Occasionally we would see a dietitian or social worker at the clinic. Social workers helped organize healthcare cards and the like- nothing too exciting for me to remember. The longer we went to clinics, the less we saw dietitians. While at the adolescent clinic, I refused to see them altogether. Now, I work alongside dietitians for my career, and I admire them. I believe that they are a complete necessity to the patients I treat, and I commend their work. But my personal experience with dietitians has been bleak. At first they were a great help, along with diabetes educators, at teaching carb-counting and what kind of foods were low GI etcetera. But soon after, they pretty much only talked about my weight. As a (normal-sized, I might add) seven year old, it wasn’t very pleasant to have adults discuss my weight and tell me I was overweight every 3 months!
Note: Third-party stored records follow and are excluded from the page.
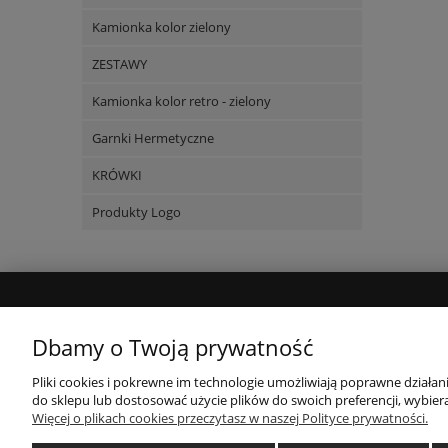
Kamionka kolor zielony
ZESTAWY
Kamionka kolor retro - zielony
Garnki Hermetyczne
KRÓWKI
Produkty Logo
MOJE KONTO
Dbamy o Twoją prywatność
Twoje zamówienia
Pliki cookies i pokrewne im technologie umożliwiają poprawne działa
do sklepu lub dostosować użycie plików do swoich preferencji, wybiera
Ustawienia konta
Więcej o plikach cookies przeczytasz w naszej Polityce prywatności.
Przechowalnia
(Me blowing out the candles at my 7th birthday party. Definitely not overweight!)
So, from paediatric clinic at PMH, we move to SCGH. In the public system, you go from roughly 3-monthly visits at PMH to 6-monthly (if you’re lucky!) visits at SCGH. I started off in the young adults clinic at SCGH, with an amazing educator named Gwen Babel. Unfortunately, it takes more than a great educator to keep a supportive system in place. I was soon placed into adult clinics at SCGH, once they noted I was already in control of my diabetes and able to manage it. Adults clinic is… unpleasant. It’s a mix of type one and type two diabetics. At my appointment today, I was the only person under the age of 65. Usually, being with a bunch of senior citizens would make my day! Unfortunately for me, senior citizens don’t like me with bright pink hair when I’m not in my nursing uniform :~(
My usual visit at SCGH takes 20 minutes, compared to the usual hour or so at PMH. I sit in a corridor. I get called into a room. My weight, height and HbA1c are taken. I sit back in the corridor. I see the endocrinologist. I go home. I have to specifically request to see a diabetes educator, and sometimes the closest slot they have is 6 months away!
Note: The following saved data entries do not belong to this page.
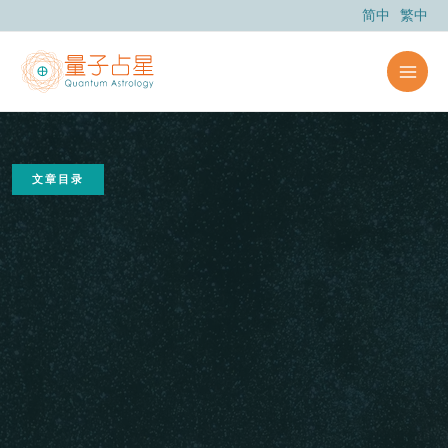
跳
简中
繁中
至
内
容
文章目录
Due to the immense pressure on the public system, my last visit before today was 14 months ago. During my last visit the doctor informed me that since I was so well controlled, I could go a year without seeing them. A pretty great system! Here’s your reward for taking care of yourself- you are stripped of your support! As a health professional I understand why this is the way the system works. I don’t mean to criticise any of the people who work at the diabetes clinic, they are an amazing team. However, the stark difference between the support in paediatric and adult clinics still mind-blowing to me after all this time. All those advertisements aimed at type twos to exercise and eat well… how about giving them access to the services they need? All this pressure to maintain a HbA1c below 8%… but no guidance on how to get there?
ANYWAY, that’s me done. I turned a little ranty there, my bad.